そうなったら俺じゃどうにもならねえな……リタの様子見てオーバードライブを試すか……いや。
崖の縁に誰か……居るぞ。
あそこにいるのは……。
「火よ」
トリアナ?
「灯れ!」
突然視界が白く染まる。
マジかよ。
ここまでの威力は初めて見たな。
「ったく、いつも独断で動きやがる」
待機させてた意味がねーじゃねえか。
極光の中、塵と消えたように見えたストリガの方向へ視線を移す。
あんな簡単に死ぬとは思えないが、それをする為のトリアナだ。
仲間にしていてよかったと心から思える瞬間である。
目も眩むような光が明けた瞬間、俺は絶句した。
白いスーツに白いマント。
カチカチに固まった茶髪。
リザンテラだ。
「世界とは、自動実行だ。
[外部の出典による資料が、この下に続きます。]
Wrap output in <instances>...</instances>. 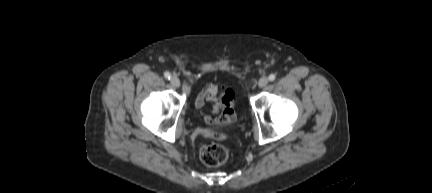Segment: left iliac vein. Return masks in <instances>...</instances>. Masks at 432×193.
<instances>
[{
  "instance_id": "obj_1",
  "label": "left iliac vein",
  "mask_w": 432,
  "mask_h": 193,
  "mask_svg": "<svg viewBox=\"0 0 432 193\" xmlns=\"http://www.w3.org/2000/svg\"><path fill=\"white\" fill-rule=\"evenodd\" d=\"M268 81L269 80L267 77L260 78V80L258 82L259 87H261V88L265 87L268 84Z\"/></svg>"
}]
</instances>
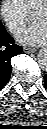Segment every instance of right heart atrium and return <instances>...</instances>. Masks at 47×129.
Wrapping results in <instances>:
<instances>
[{"mask_svg": "<svg viewBox=\"0 0 47 129\" xmlns=\"http://www.w3.org/2000/svg\"><path fill=\"white\" fill-rule=\"evenodd\" d=\"M0 13L11 31H16L21 27L29 16V11L21 0H2Z\"/></svg>", "mask_w": 47, "mask_h": 129, "instance_id": "d8ad5b80", "label": "right heart atrium"}]
</instances>
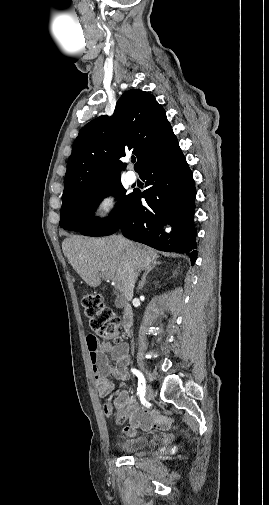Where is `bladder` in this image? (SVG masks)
Wrapping results in <instances>:
<instances>
[{
  "label": "bladder",
  "mask_w": 269,
  "mask_h": 505,
  "mask_svg": "<svg viewBox=\"0 0 269 505\" xmlns=\"http://www.w3.org/2000/svg\"><path fill=\"white\" fill-rule=\"evenodd\" d=\"M151 443L152 440L148 437H138L120 442L118 448L126 454H135L149 447Z\"/></svg>",
  "instance_id": "1"
}]
</instances>
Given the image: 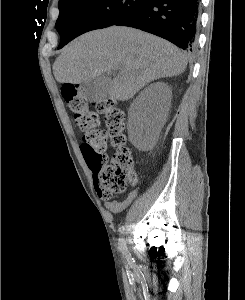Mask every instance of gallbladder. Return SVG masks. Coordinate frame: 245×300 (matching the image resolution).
<instances>
[{
	"mask_svg": "<svg viewBox=\"0 0 245 300\" xmlns=\"http://www.w3.org/2000/svg\"><path fill=\"white\" fill-rule=\"evenodd\" d=\"M112 79L103 74L87 82L82 83L81 91L90 102H98L105 99L110 91Z\"/></svg>",
	"mask_w": 245,
	"mask_h": 300,
	"instance_id": "bac80fb5",
	"label": "gallbladder"
}]
</instances>
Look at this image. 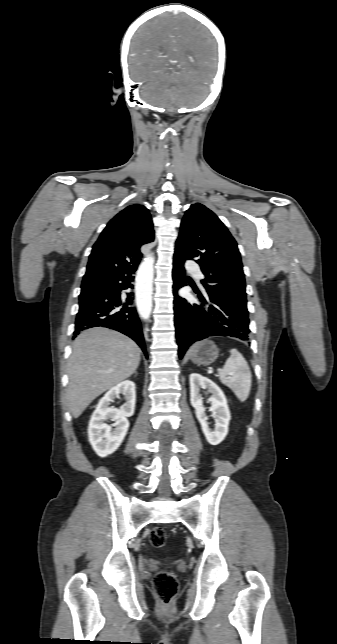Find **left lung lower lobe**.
Returning <instances> with one entry per match:
<instances>
[{
	"label": "left lung lower lobe",
	"mask_w": 337,
	"mask_h": 644,
	"mask_svg": "<svg viewBox=\"0 0 337 644\" xmlns=\"http://www.w3.org/2000/svg\"><path fill=\"white\" fill-rule=\"evenodd\" d=\"M184 262L174 257L173 289L176 338L179 357L182 358L188 347L209 336H229L249 341V318L224 297L204 290H195L199 303H189L177 294L185 286Z\"/></svg>",
	"instance_id": "0a47b994"
}]
</instances>
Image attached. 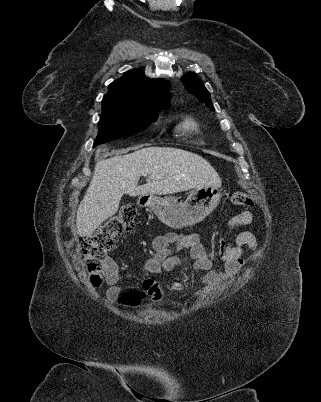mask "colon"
Returning a JSON list of instances; mask_svg holds the SVG:
<instances>
[{"label":"colon","instance_id":"1","mask_svg":"<svg viewBox=\"0 0 321 402\" xmlns=\"http://www.w3.org/2000/svg\"><path fill=\"white\" fill-rule=\"evenodd\" d=\"M230 200L235 206L254 204L252 198L243 192L233 193ZM135 217V208L125 205L117 214L82 239L80 246L82 261L93 287L97 288L103 284L106 275V257L114 249L117 238L132 230ZM141 299L142 295L139 291H129L122 296L121 302L128 307H136Z\"/></svg>","mask_w":321,"mask_h":402}]
</instances>
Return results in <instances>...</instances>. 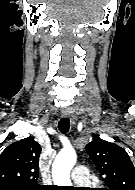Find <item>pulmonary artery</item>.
Returning a JSON list of instances; mask_svg holds the SVG:
<instances>
[{
    "instance_id": "1",
    "label": "pulmonary artery",
    "mask_w": 135,
    "mask_h": 190,
    "mask_svg": "<svg viewBox=\"0 0 135 190\" xmlns=\"http://www.w3.org/2000/svg\"><path fill=\"white\" fill-rule=\"evenodd\" d=\"M72 180L78 185H88L90 183V175L85 166H76L71 173Z\"/></svg>"
}]
</instances>
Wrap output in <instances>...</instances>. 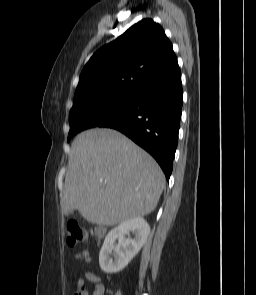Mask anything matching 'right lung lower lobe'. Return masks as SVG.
I'll use <instances>...</instances> for the list:
<instances>
[{
    "label": "right lung lower lobe",
    "instance_id": "98d812e1",
    "mask_svg": "<svg viewBox=\"0 0 256 295\" xmlns=\"http://www.w3.org/2000/svg\"><path fill=\"white\" fill-rule=\"evenodd\" d=\"M181 72L176 56L135 92L131 107L106 120L88 118L91 127L116 129L149 152L169 180L178 143L182 108Z\"/></svg>",
    "mask_w": 256,
    "mask_h": 295
}]
</instances>
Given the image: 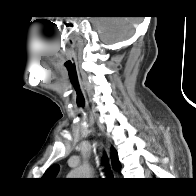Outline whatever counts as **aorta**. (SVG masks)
Here are the masks:
<instances>
[{
	"label": "aorta",
	"instance_id": "aorta-1",
	"mask_svg": "<svg viewBox=\"0 0 196 196\" xmlns=\"http://www.w3.org/2000/svg\"><path fill=\"white\" fill-rule=\"evenodd\" d=\"M88 174V165L83 164L78 169L74 170L70 176H73L72 178H84V176H87Z\"/></svg>",
	"mask_w": 196,
	"mask_h": 196
}]
</instances>
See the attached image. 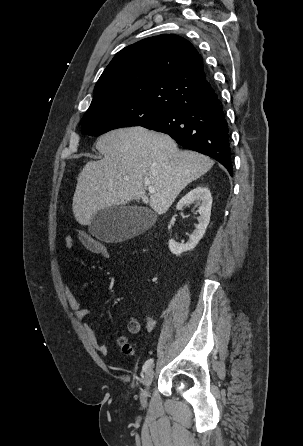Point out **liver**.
Returning <instances> with one entry per match:
<instances>
[{"label":"liver","instance_id":"6515ba94","mask_svg":"<svg viewBox=\"0 0 303 446\" xmlns=\"http://www.w3.org/2000/svg\"><path fill=\"white\" fill-rule=\"evenodd\" d=\"M96 149L104 158L86 163L73 196V214L81 225L91 224L98 211L132 200H142L158 215L164 214L189 183L214 165L205 155L179 150L168 135L140 126L100 136ZM146 179L155 189L150 196Z\"/></svg>","mask_w":303,"mask_h":446}]
</instances>
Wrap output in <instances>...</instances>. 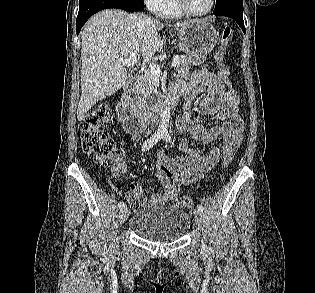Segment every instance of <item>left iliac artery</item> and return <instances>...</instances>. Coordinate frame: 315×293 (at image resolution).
I'll return each instance as SVG.
<instances>
[{
    "instance_id": "1",
    "label": "left iliac artery",
    "mask_w": 315,
    "mask_h": 293,
    "mask_svg": "<svg viewBox=\"0 0 315 293\" xmlns=\"http://www.w3.org/2000/svg\"><path fill=\"white\" fill-rule=\"evenodd\" d=\"M163 139L166 140L167 142H171V136L169 135L168 132L163 133ZM197 208L201 212H203L204 210V207L201 204L197 205Z\"/></svg>"
}]
</instances>
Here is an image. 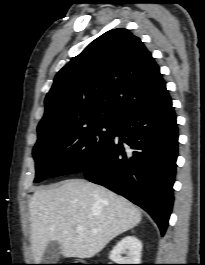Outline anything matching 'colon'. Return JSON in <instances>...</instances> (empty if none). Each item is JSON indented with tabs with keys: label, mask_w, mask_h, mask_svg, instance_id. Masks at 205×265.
I'll return each mask as SVG.
<instances>
[{
	"label": "colon",
	"mask_w": 205,
	"mask_h": 265,
	"mask_svg": "<svg viewBox=\"0 0 205 265\" xmlns=\"http://www.w3.org/2000/svg\"><path fill=\"white\" fill-rule=\"evenodd\" d=\"M72 265H86V264H72Z\"/></svg>",
	"instance_id": "colon-1"
}]
</instances>
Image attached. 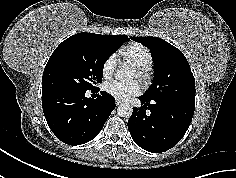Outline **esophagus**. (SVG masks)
<instances>
[{"label": "esophagus", "instance_id": "esophagus-1", "mask_svg": "<svg viewBox=\"0 0 236 178\" xmlns=\"http://www.w3.org/2000/svg\"><path fill=\"white\" fill-rule=\"evenodd\" d=\"M115 102H116V105H117V106L122 103L120 100H116Z\"/></svg>", "mask_w": 236, "mask_h": 178}]
</instances>
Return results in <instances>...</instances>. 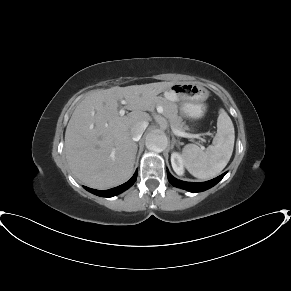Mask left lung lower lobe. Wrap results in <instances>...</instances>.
I'll return each instance as SVG.
<instances>
[{
  "instance_id": "obj_1",
  "label": "left lung lower lobe",
  "mask_w": 291,
  "mask_h": 291,
  "mask_svg": "<svg viewBox=\"0 0 291 291\" xmlns=\"http://www.w3.org/2000/svg\"><path fill=\"white\" fill-rule=\"evenodd\" d=\"M225 174L226 173L206 182L196 183L177 180L167 171L168 180L173 186L188 190L190 192H201L213 187L224 177Z\"/></svg>"
}]
</instances>
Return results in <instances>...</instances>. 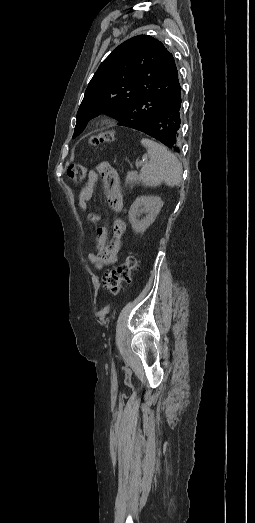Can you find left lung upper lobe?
I'll use <instances>...</instances> for the list:
<instances>
[{
	"label": "left lung upper lobe",
	"instance_id": "5c2ea615",
	"mask_svg": "<svg viewBox=\"0 0 255 523\" xmlns=\"http://www.w3.org/2000/svg\"><path fill=\"white\" fill-rule=\"evenodd\" d=\"M178 87L173 55L151 36L133 37L112 51L89 82L73 138L91 118L104 112L121 120L118 125H144L152 115H160L159 110Z\"/></svg>",
	"mask_w": 255,
	"mask_h": 523
}]
</instances>
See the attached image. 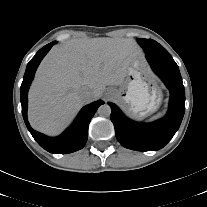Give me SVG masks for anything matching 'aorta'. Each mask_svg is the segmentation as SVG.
Wrapping results in <instances>:
<instances>
[{"instance_id":"1","label":"aorta","mask_w":207,"mask_h":207,"mask_svg":"<svg viewBox=\"0 0 207 207\" xmlns=\"http://www.w3.org/2000/svg\"><path fill=\"white\" fill-rule=\"evenodd\" d=\"M98 114L102 117H109L111 114V108L109 105L104 104L101 105L98 110H97Z\"/></svg>"}]
</instances>
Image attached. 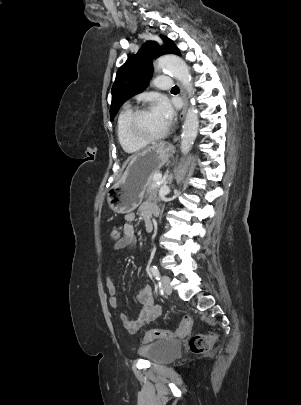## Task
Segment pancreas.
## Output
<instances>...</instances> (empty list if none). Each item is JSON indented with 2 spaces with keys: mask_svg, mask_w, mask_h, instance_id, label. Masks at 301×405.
I'll use <instances>...</instances> for the list:
<instances>
[{
  "mask_svg": "<svg viewBox=\"0 0 301 405\" xmlns=\"http://www.w3.org/2000/svg\"><path fill=\"white\" fill-rule=\"evenodd\" d=\"M156 174L157 173H155L152 177V182L149 185V187L147 188L146 195L148 197V200L154 201V202H160V198L158 197V189L160 186H156L155 185L156 181L154 180V176Z\"/></svg>",
  "mask_w": 301,
  "mask_h": 405,
  "instance_id": "pancreas-1",
  "label": "pancreas"
}]
</instances>
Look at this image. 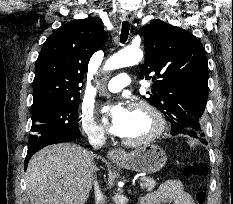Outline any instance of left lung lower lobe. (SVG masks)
<instances>
[{"label":"left lung lower lobe","instance_id":"1","mask_svg":"<svg viewBox=\"0 0 233 204\" xmlns=\"http://www.w3.org/2000/svg\"><path fill=\"white\" fill-rule=\"evenodd\" d=\"M201 139V142L203 143V144H207V141L205 140V139H203V138H200Z\"/></svg>","mask_w":233,"mask_h":204}]
</instances>
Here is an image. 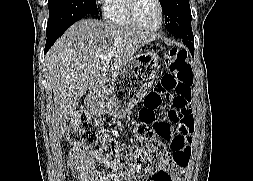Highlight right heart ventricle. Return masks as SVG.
Here are the masks:
<instances>
[{"label": "right heart ventricle", "mask_w": 253, "mask_h": 181, "mask_svg": "<svg viewBox=\"0 0 253 181\" xmlns=\"http://www.w3.org/2000/svg\"><path fill=\"white\" fill-rule=\"evenodd\" d=\"M104 20L120 28H135L127 12V0H102Z\"/></svg>", "instance_id": "right-heart-ventricle-1"}]
</instances>
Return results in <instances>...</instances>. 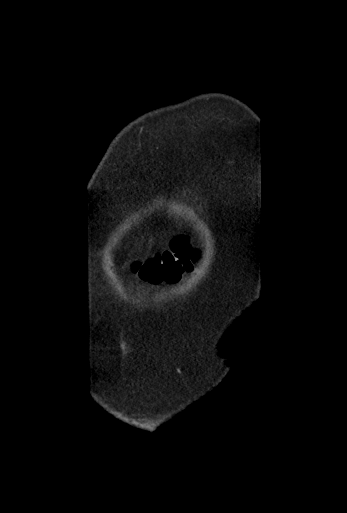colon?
<instances>
[{
    "mask_svg": "<svg viewBox=\"0 0 347 513\" xmlns=\"http://www.w3.org/2000/svg\"><path fill=\"white\" fill-rule=\"evenodd\" d=\"M194 259L188 242L178 238L171 249L157 258H152L139 268L141 278L151 284L175 283Z\"/></svg>",
    "mask_w": 347,
    "mask_h": 513,
    "instance_id": "1",
    "label": "colon"
}]
</instances>
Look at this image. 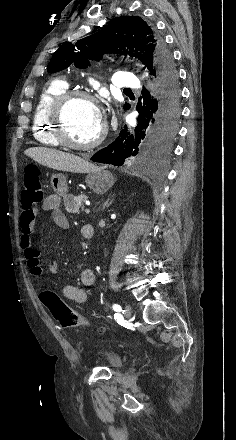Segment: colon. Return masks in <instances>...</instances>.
Listing matches in <instances>:
<instances>
[{"label": "colon", "instance_id": "obj_1", "mask_svg": "<svg viewBox=\"0 0 236 440\" xmlns=\"http://www.w3.org/2000/svg\"><path fill=\"white\" fill-rule=\"evenodd\" d=\"M23 190L21 193V206L30 210L40 204L44 199L43 184L38 169L35 166L27 167L23 174ZM43 301L53 318L66 328H80L88 325V320L78 313L71 311L62 299L51 290L41 292Z\"/></svg>", "mask_w": 236, "mask_h": 440}]
</instances>
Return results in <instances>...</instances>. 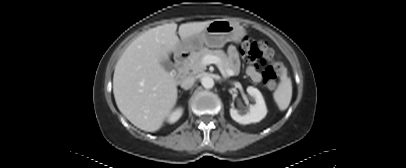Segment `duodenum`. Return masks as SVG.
<instances>
[{
	"label": "duodenum",
	"mask_w": 406,
	"mask_h": 168,
	"mask_svg": "<svg viewBox=\"0 0 406 168\" xmlns=\"http://www.w3.org/2000/svg\"><path fill=\"white\" fill-rule=\"evenodd\" d=\"M190 54L188 52H182L175 57V69L177 72V78H182L187 74L186 64L188 62Z\"/></svg>",
	"instance_id": "410a0bca"
}]
</instances>
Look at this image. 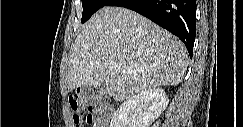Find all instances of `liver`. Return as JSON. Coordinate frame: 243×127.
Masks as SVG:
<instances>
[{
  "mask_svg": "<svg viewBox=\"0 0 243 127\" xmlns=\"http://www.w3.org/2000/svg\"><path fill=\"white\" fill-rule=\"evenodd\" d=\"M187 65L186 47L176 36L132 10L105 6L71 46L68 91L104 85L103 93L123 101L158 86L179 84Z\"/></svg>",
  "mask_w": 243,
  "mask_h": 127,
  "instance_id": "6515ba94",
  "label": "liver"
}]
</instances>
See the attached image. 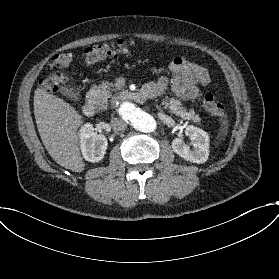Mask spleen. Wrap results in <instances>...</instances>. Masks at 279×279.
Here are the masks:
<instances>
[{
  "mask_svg": "<svg viewBox=\"0 0 279 279\" xmlns=\"http://www.w3.org/2000/svg\"><path fill=\"white\" fill-rule=\"evenodd\" d=\"M226 116H224L225 118ZM222 124L224 125V128L222 129L223 134H226V130H227V120L225 119H221Z\"/></svg>",
  "mask_w": 279,
  "mask_h": 279,
  "instance_id": "1",
  "label": "spleen"
}]
</instances>
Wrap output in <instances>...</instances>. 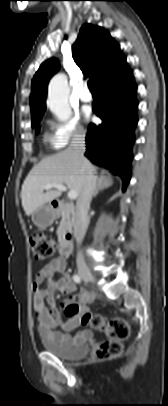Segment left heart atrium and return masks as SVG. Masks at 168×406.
Listing matches in <instances>:
<instances>
[{
    "label": "left heart atrium",
    "mask_w": 168,
    "mask_h": 406,
    "mask_svg": "<svg viewBox=\"0 0 168 406\" xmlns=\"http://www.w3.org/2000/svg\"><path fill=\"white\" fill-rule=\"evenodd\" d=\"M84 115H85L86 118H89V116H90V111H89V109H85V110H84Z\"/></svg>",
    "instance_id": "39dd6f15"
}]
</instances>
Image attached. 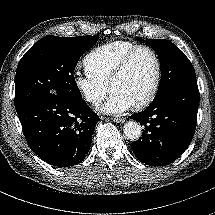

始まりがあり、周があり、終わりがあり、また始まりが自動で起きる」
「それがどうした」
リザンテラの隣にもう一つ人影が。
……嫌な予感がする。
『全ての耐性を持った未来の存在を召喚する。それが俺の能力』
「ここに来て新参の概念使いかよ!」
リザンテラはここぞとばかりに高笑いを始めた。
ストリガはトリアナによって死にはしたが、また新しい存在が呼び出されたらしい。
ストリガが死ぬまで専用空間に隠れて姿を消していたのか。あれだけ狂っていたのもやはりそういう存在を呼んだということか。
やはり、先にリザンテラを倒さねば。
「トリアナ! 攻撃はいい! リタとシルキー達に合流してフランを助けに行け!」
「り、了解です!」
無駄打ちじゃない、トリアナには感謝している。
攻略の取っ掛かりになった。
だから、彼女に報いるためにもここは戦って、絶対に勝つ!
「俺のどんなものでも買える能力。本当になんでも買えるんだ。物でも、力でも、存在でも、歪みでも」
「俺たちには効かん、試してみるがいい」
自信に満ちたリザンテラの顔。
俺はそんなものに興味はない。
一点にまで押し固められた歪みが、形となって顕現していく。
俺は金銭術の詠唱をしながら、その歪みに向けて腕を伸ばした。
俺が最悪と呼ばれる所以、その身に焼き付けてやる。